I have granted their requests but whether I have done well or not, what say you my lord?

Cranmer thanked his royal master for the information but said he was happy to be committed to prison and to be tried for his beliefs, because he knew Henry would not allow him to have an unfair hearing. Always realistic, the king tried to make him understand what he was now confronting:

Oh Lord God! What fond simplicity you have!

If you permit yourself to be imprisoned, your every enemy may take advantage of you. Do you not think that once they have you in prison, three or four false knaves will be procured to witness against you and to condemn you? Whilst at liberty, [no one] dares to open their lips or appear before your face.

No, not so, my lord, I have better regard towards you than to permit your enemies to so overthrow you.

At least Henry fully understood how his leading administrators could be entrapped. He gave the archbishop his ring, which ‘they well know I use for no other purpose but to call matters from the Council into my own hands to be ordered and determined’. Show them the ring, said the king, when they make their accusations and order your arrest, and all will be well.

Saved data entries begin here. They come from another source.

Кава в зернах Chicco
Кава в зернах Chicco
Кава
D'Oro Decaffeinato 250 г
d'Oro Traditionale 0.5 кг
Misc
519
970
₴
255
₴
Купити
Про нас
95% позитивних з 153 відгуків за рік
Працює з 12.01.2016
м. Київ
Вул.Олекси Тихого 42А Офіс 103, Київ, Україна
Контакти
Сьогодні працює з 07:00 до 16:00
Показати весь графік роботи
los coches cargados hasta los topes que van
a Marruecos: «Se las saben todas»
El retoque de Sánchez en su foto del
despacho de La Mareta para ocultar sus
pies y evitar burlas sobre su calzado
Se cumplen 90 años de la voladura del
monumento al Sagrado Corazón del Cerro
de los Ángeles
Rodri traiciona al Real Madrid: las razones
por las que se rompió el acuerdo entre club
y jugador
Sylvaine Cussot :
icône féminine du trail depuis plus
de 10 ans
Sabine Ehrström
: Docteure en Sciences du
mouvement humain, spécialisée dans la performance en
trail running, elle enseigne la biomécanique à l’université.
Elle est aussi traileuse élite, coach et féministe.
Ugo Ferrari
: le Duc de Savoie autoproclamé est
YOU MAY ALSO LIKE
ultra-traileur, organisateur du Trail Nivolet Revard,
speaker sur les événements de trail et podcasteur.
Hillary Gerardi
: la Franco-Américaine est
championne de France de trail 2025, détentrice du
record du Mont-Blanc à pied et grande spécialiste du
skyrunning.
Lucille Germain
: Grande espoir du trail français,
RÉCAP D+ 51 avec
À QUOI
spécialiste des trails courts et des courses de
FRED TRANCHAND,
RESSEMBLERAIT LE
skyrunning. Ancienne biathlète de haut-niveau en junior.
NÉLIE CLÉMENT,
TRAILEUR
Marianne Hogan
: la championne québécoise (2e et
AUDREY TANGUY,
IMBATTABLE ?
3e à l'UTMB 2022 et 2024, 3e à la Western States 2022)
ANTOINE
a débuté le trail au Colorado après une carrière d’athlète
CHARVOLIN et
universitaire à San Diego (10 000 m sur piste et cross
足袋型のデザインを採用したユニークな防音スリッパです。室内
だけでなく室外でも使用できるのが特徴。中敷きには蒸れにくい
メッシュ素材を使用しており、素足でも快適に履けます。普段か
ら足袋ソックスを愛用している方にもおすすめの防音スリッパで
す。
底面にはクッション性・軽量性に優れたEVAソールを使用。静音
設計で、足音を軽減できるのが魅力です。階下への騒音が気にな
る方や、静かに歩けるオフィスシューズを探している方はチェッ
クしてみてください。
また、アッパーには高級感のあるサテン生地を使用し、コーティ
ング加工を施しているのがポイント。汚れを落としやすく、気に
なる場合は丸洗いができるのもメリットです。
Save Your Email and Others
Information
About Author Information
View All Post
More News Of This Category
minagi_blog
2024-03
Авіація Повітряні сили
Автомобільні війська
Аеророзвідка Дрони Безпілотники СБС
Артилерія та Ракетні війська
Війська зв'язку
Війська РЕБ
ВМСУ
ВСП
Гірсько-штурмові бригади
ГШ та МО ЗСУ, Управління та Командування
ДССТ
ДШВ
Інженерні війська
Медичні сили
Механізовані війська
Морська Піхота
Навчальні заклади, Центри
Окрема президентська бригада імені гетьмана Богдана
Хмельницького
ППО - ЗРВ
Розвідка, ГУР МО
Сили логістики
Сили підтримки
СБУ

The next morning at eight o’clock, the Privy Council sent for Cranmer but kept him waiting outside the door of their chamber. He stood ‘among serving men and lackeys above three-quarters of an hour, many councillors and other men now and then going in and out’. Presently, the king’s favourite doctor, William Butts, another well-known evangelical, arrived and chatted to Cranmer. Then the physician went inside and told Henry:

Yes, I have seen a strange sight … my lord of Canterbury has become a lackey or a serving man, for he has been standing among them for almost an hour … so that I was ashamed to keep him company there any longer.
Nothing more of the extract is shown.